The world is paused. But is it? Just because the world is experiencing a pandemic does not mean that the rest of the world’s ailments all of a sudden go away. Their priority may fall in ranking, but they persist. Health and disease continue.
I ate lunch and had severe abdominal pain shortly thereafter. Perhaps a bout of bad acid reflux, I thought, but the pain persisted into dinner, and when I was unable to lay down to get comfortable or to fall asleep, I knew something was amiss. I wanted to give the heating pad another hour to help, but my husband, a non-physician, insisted. We drove up to the ED because I was uncertain I would be able to walk the distance from the parking lot to the entrance. We were met with masked faces warmly asking what we needed. I was dropped off, and in an outdoor makeshift triage station that was empty except for the two masked nurses outside, a few tables, and portable patient dividers, I was asked the usual series of triage questions which granted me passage to the indoor waiting room of the ED.
It was midnight Friday night, and I was the lone occupant of the waiting room. I was whisked back, and before I knew it, CT scan was done, ED physician informing me I had acute appendicitis. Sleeping and brief periods of consciousness alternated as I waited for surgery. Being rolled in my hospital bed to the OR, the hallways were empty. The usual cacophony of the asynchrony of dings from the patient call lights was absent. Every bump that my bed rolled over was amplified in the silence and felt like a painful jostle of my abdomen. I remember scooching over to the OR table and waking up in the PACU, still under the effects of anesthesia, making the nursing staff laugh with my uninhibited jokes. Back to my room I went.
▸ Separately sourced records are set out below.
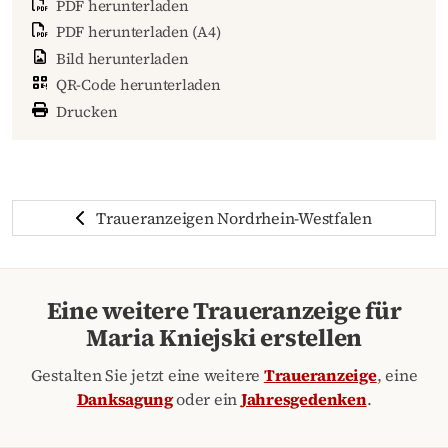
PDF herunterladen
PDF herunterladen (A4)
Bild herunterladen
QR-Code herunterladen
Drucken
Traueranzeigen Nordrhein-Westfalen
Eine weitere Traueranzeige für
Maria Kniejski erstellen
Gestalten Sie jetzt eine weitere
Traueranzeige
, eine
Danksagung
oder ein
Jahresgedenken
.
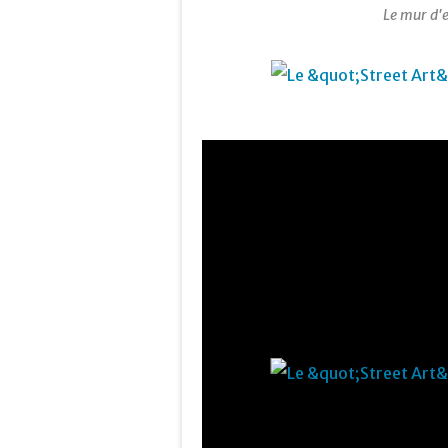
Le mur d'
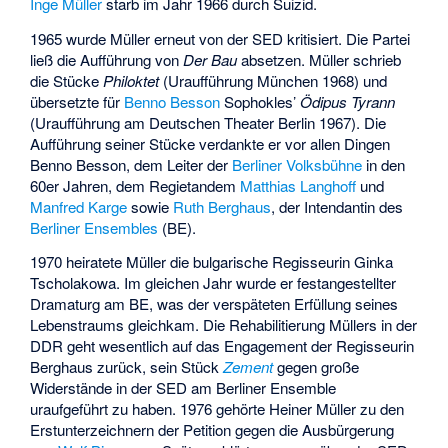
Inge Müller
starb im Jahr 1966 durch Suizid.
1965 wurde Müller erneut von der SED kritisiert. Die Partei
ließ die Aufführung von
Der Bau
absetzen. Müller schrieb
die Stücke
Philoktet
(Uraufführung München 1968) und
übersetzte für
Benno Besson
Sophokles’
Ödipus Tyrann
(Uraufführung am Deutschen Theater Berlin 1967). Die
Aufführung seiner Stücke verdankte er vor allen Dingen
Benno Besson, dem Leiter der
Berliner Volksbühne
in den
60er Jahren, dem Regietandem
Matthias Langhoff
und
Manfred Karge
sowie
Ruth Berghaus
, der Intendantin des
Berliner Ensembles
(BE).
1970 heiratete Müller die bulgarische Regisseurin Ginka
Tscholakowa. Im gleichen Jahr wurde er festangestellter
Dramaturg am BE, was der verspäteten Erfüllung seines
Lebenstraums gleichkam. Die Rehabilitierung Müllers in der
DDR geht wesentlich auf das Engagement der Regisseurin
Berghaus zurück, sein Stück
Zement
gegen große
Widerstände in der SED am Berliner Ensemble
uraufgeführt zu haben. 1976 gehörte Heiner Müller zu den
Erstunterzeichnern der Petition gegen die Ausbürgerung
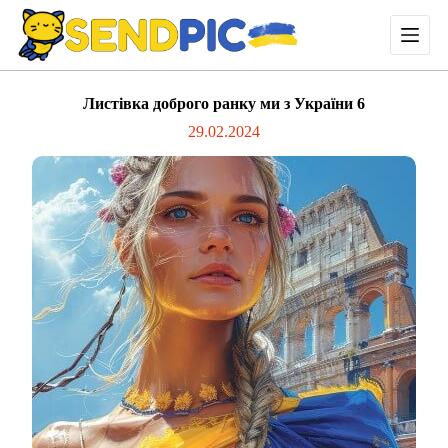
П
е
р
е
й
Листівка доброго ранку ми з України 6
т
и
29.02.2024
д
о
в
м
і
с
т
у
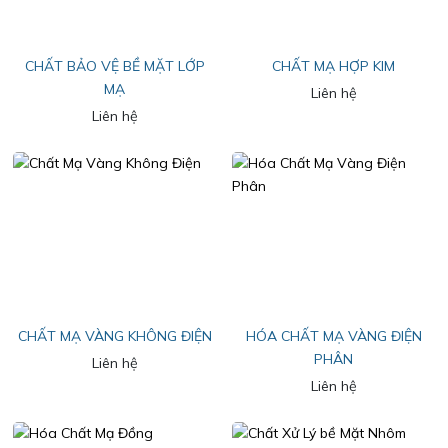
CHẤT BẢO VỆ BỀ MẶT LỚP
CHẤT MẠ HỢP KIM
MẠ
Liên hệ
Liên hệ
CHẤT MẠ VÀNG KHÔNG ĐIỆN
HÓA CHẤT MẠ VÀNG ĐIỆN
PHÂN
Liên hệ
Liên hệ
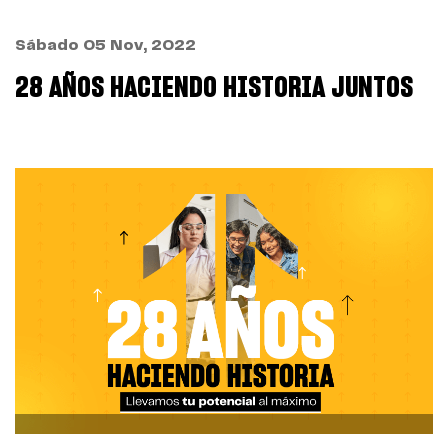
Sábado 05 Nov, 2022
28 AÑOS HACIENDO HISTORIA JUNTOS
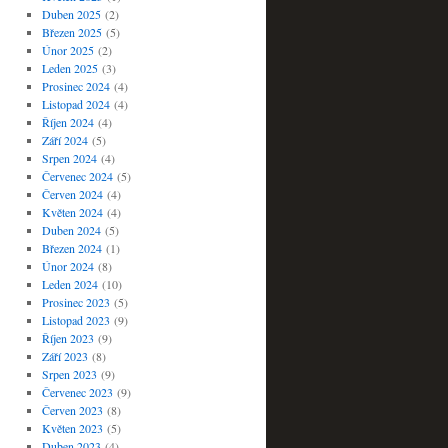
Duben 2025
(2)
Březen 2025
(5)
Únor 2025
(2)
Leden 2025
(3)
Prosinec 2024
(4)
Listopad 2024
(4)
Říjen 2024
(4)
Září 2024
(5)
Srpen 2024
(4)
Červenec 2024
(5)
Červen 2024
(4)
Květen 2024
(4)
Duben 2024
(5)
Březen 2024
(1)
Únor 2024
(8)
Leden 2024
(10)
Prosinec 2023
(5)
Listopad 2023
(9)
Říjen 2023
(9)
Září 2023
(8)
Srpen 2023
(9)
Červenec 2023
(9)
Červen 2023
(8)
Květen 2023
(5)
Duben 2023
(4)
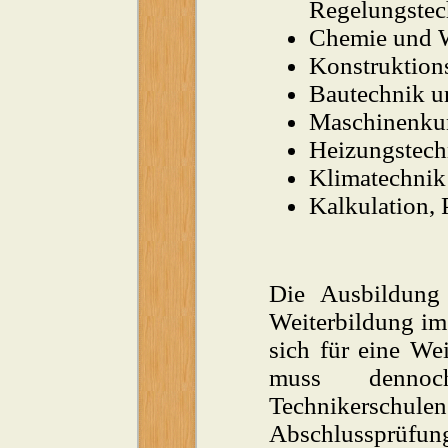
Regelungstec
Chemie und 
Konstruktion
Bautechnik u
Maschinenkun
Heizungstech
Klimatechnik
Kalkulation, 
Die Ausbildung 
Weiterbildung im 
sich für eine Wei
muss dennoc
Technikerschu
Abschlussprüfung 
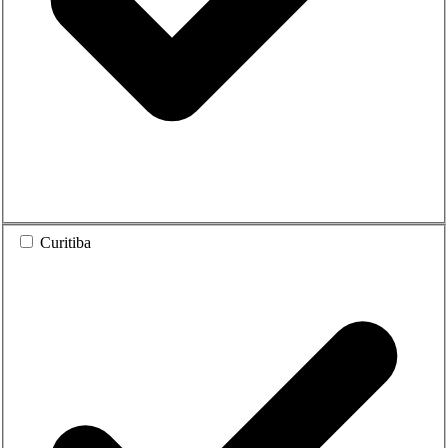
Curitiba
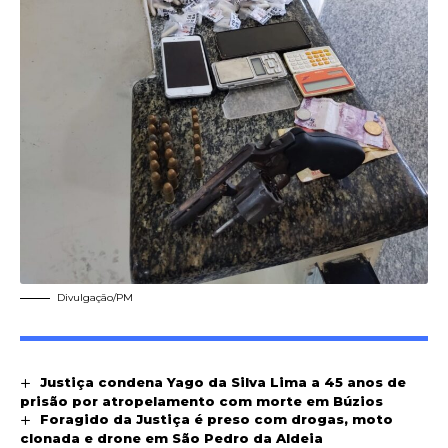
Divulgação/PM
Justiça condena Yago da Silva Lima a 45 anos de
prisão por atropelamento com morte em Búzios
Foragido da Justiça é preso com drogas, moto
clonada e drone em São Pedro da Aldeia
A few hours later, grateful that my anesthesiologist paid heed to my history of severe post-op nausea and vomiting, I was able to eat a regular diet. Three small incisions but feeling like I had done 1,000 sit-ups with no six-pack to show for it.
First urination after surgery, hallelujah! First flatus passed after surgery, hallelujah! And for those few hours post-op, I had forgotten we were in the middle of a pandemic. I consider myself lucky to have had appendicitis during the seemingly prepared lull before a seemingly more and more imminent storm.
What of the seemingly imminent storm that rumbles while other ailments continue?
Waiting for the other shoe to drop. A sense of foreboding. Seeing the experience of the rest of the world, of our colleagues in New York, Washington, Louisiana: Could their experiences be ominously predicting our own fate, or maybe not? No one knows. The only certainty in life is that it’s uncertain. And while the world is on pause, diseases still occur, and health care professionals, while in the middle of the storm, or readying for it, will still continue to care for all of the other human conditions. This is a certainty, an absolute.
We, however, are expert catastrophizers. Trained to do so on behalf of our patients. This honed skill, perhaps more important than ever, to save humanity. But what of us? The catastrophizers bearing the burden of the world’s suffering are at the highest risk for crumbling, for breaking, under the weight. Already in a fragile state from burnout, the pandemic weighs heavy on our souls as health care professionals. Pre-traumatic experiences, post-traumatic experiences, the moral injury, the death, and human suffering that has and will come from all of this.
Could COVID-19 be an opportunity that brings the plight of health care professionals finally to the forefront? Protect us so we can protect you. Do your part and stay home. Flatten the curve to give health care professionals a chance. Donate PPE. Donate food. And yet through this war, we, health care professionals, along with the entirety of humanity, are united against a common, invisible enemy. We are all human; we all seek to be healthy and happy, all deserving of love and connection. Are we able to remind ourselves that health care professionals have never been so united before? That humanity has never been so united? Can all the health care professionals, no, all of humanity bear the weight of the world together? We can; we must. For our sake. For humanity’s sake.